WO2022258458A1 - Device for cooling a running thread - Google Patents

Abstract

The invention relates to a device for cooling a running thread, having an elongate cooling body. The cooling body has a cooling groove and interacts with a dosing device for supplying a cooling liquid. The dosing device is connected to the cooling groove via a fluid connection at the cooling body. In order to allow a constant supply of cooling liquid, which is independent from the thread guide, the fluid connection is according to the invention arranged at a groove wall of the cooling body above a groove base and transversely to the cooling groove.

Description

Device for cooling a running thread

The invention relates to a device for cooling a running thread according to the preamble of claim 1.

A generic device for cooling a running thread is known from WO 2018/065123 A1.

In textile processes for processing synthetic threads, it is generally customary to heat the synthetic threads to a treatment temperature that is above the glass transition temperature in order to be able to produce special effects in the multifilament threads. For example, the threads produced in a melt spinning process, which have a very smooth structure, are crimped in a further processing step. Such crimps are produced by twisting the multifilament threads and thermal treatment with heating and cooling.

To cool the thread, it is customary to guide the thread over a cooled, metallic surface in the form of an elongated cooling rail. For intensification, the thread can also be wetted with a cooling liquid. Such a device for cooling a running thread is disclosed in WO 2018/065123 A1.

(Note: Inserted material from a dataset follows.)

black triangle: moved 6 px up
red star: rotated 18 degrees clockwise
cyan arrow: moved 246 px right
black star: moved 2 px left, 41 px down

In the known device, the thread is guided by an elongated cooling groove. A fluid connection is formed on the inlet side of the cooling groove, which opens directly into the bottom of the cooling groove with a dosing bore. In this way, a continuous quantity of fluid can advantageously be fed directly to the thread guided in the cooling groove. The amount of fluid metered onto the thread is essentially dependent on the opening cross section of the metering bore in the bottom of the cooling groove. The thread speed must also be taken into account, especially with small dosing quantities, in order to avoid the dosing bore being sucked empty by capillary effects.

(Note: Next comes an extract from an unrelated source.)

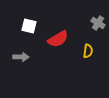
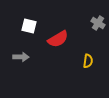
yellow semicircle: moved 10 px down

It is therefore the object of the invention to further develop a generic device for cooling a running thread in such a way that uniform wetting of the thread with a constant dosage of a cooling liquid is possible. This object of the invention is achieved according to the invention in that the fluid connection is arranged on a groove wall of the heat sink above a groove base and transversely to the cooling groove.

Advantageous developments of the invention are defined by the features and feature combinations of the dependent claims.

The invention is characterized in that the supply of cooling liquid reaches the bottom of the cooling groove unaffected by the thread. Influencing the metering of the cooling liquid by a thread speed of the thread or a thickness of the thread is avoided. In addition, the cooling liquid can be dosed independently of an outlet cross-section of the filament end. Since relatively large outlet cross-sections can be selected for the fluid connection.

Since the thread has a maximum thread temperature when it enters the cooling groove, the development is preferred in which the fluid connection is designed with an outlet tube in the area of a thread inlet, with the outlet tube penetrating the groove wall of the heat sink up to the cooling groove. This enables the coolant to be supplied directly when the thread is fed in. On the one hand, sol can generate a strong cooling effect by evaporating the coolant. In addition, residual liquids can advantageously be avoided in this way. Depending on the design, the outlet tube can protrude with an outlet end into the cooling groove.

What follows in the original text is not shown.